Required action
Print exactly the lines from the one that contains "(слева каталог-выбор по производите" through the final line of the entries below, both included, and nothing else; omit the pictures.

Supplied data
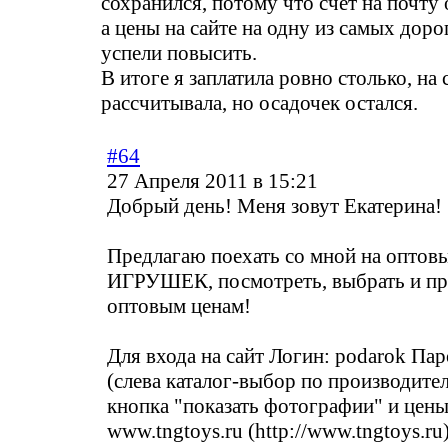
сохранился, потому что счет на почту 
а цены на сайте на одну из самых дор
успели повысить.
В итоге я заплатила ровно столько, на 
рассчитывала, но осадочек остался.
#64
27 Апреля 2011 в 15:21
Добрый день! Меня зовут Екатерина!
Предлагаю поехать со мной на оптов
ИГРУШЕК, посмотреть, выбрать и пр
оптовым ценам!
Для входа на сайт Логин: podarok Па
(слева каталог-выбор по производите
кнопка "показать фотографии" и цены
www.tngtoys.ru (http://www.tngtoys.ru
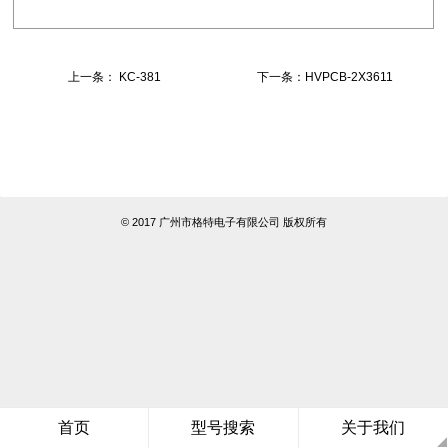
上一条： KC-381
下一条：HVPCB-2X3611
© 2017 广州市格特电子有限公司 版权所有
首页
型号搜索
关于我们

Task solution
(слева каталог-выбор по производите
кнопка "показать фотографии" и цены
www.tngtoys.ru (http://www.tngtoys.ru
上一条： KC-381
下一条：HVPCB-2X3611
© 2017 广州市格特电子有限公司 版权所有
首页
型号搜索
关于我们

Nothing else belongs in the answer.